┌──
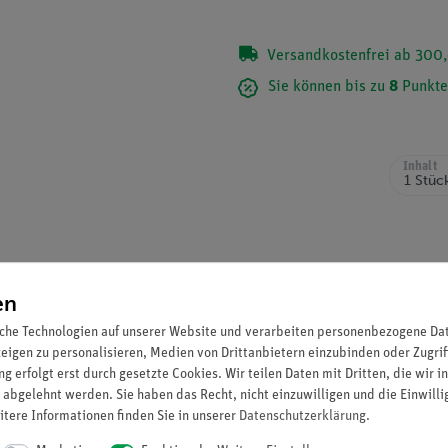
Versandkostenfrei ab 300,
Sie können bis zu
8
Punkte
Inhalt
en
che Technologien auf unserer Website und verarbeiten personenbezogene Date
zeigen zu personalisieren, Medien von Drittanbietern einzubinden oder Zugrif
g erfolgt erst durch gesetzte Cookies. Wir teilen Daten mit Dritten, die wir 
 abgelehnt werden. Sie haben das Recht, nicht einzuwilligen und die Einwill
egebenen Flüssigkeitsvolumens.
itere Informationen finden Sie in unserer
Daten­schutz­erklärung
.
└──
Goal of the exercise: Whenever the word "Daten" shows up in a line of the entries, list that line.

Exercise response:
g erfolgt erst durch gesetzte Cookies. Wir teilen Daten mit Dritten, die wir 
Daten­schutz­erklärung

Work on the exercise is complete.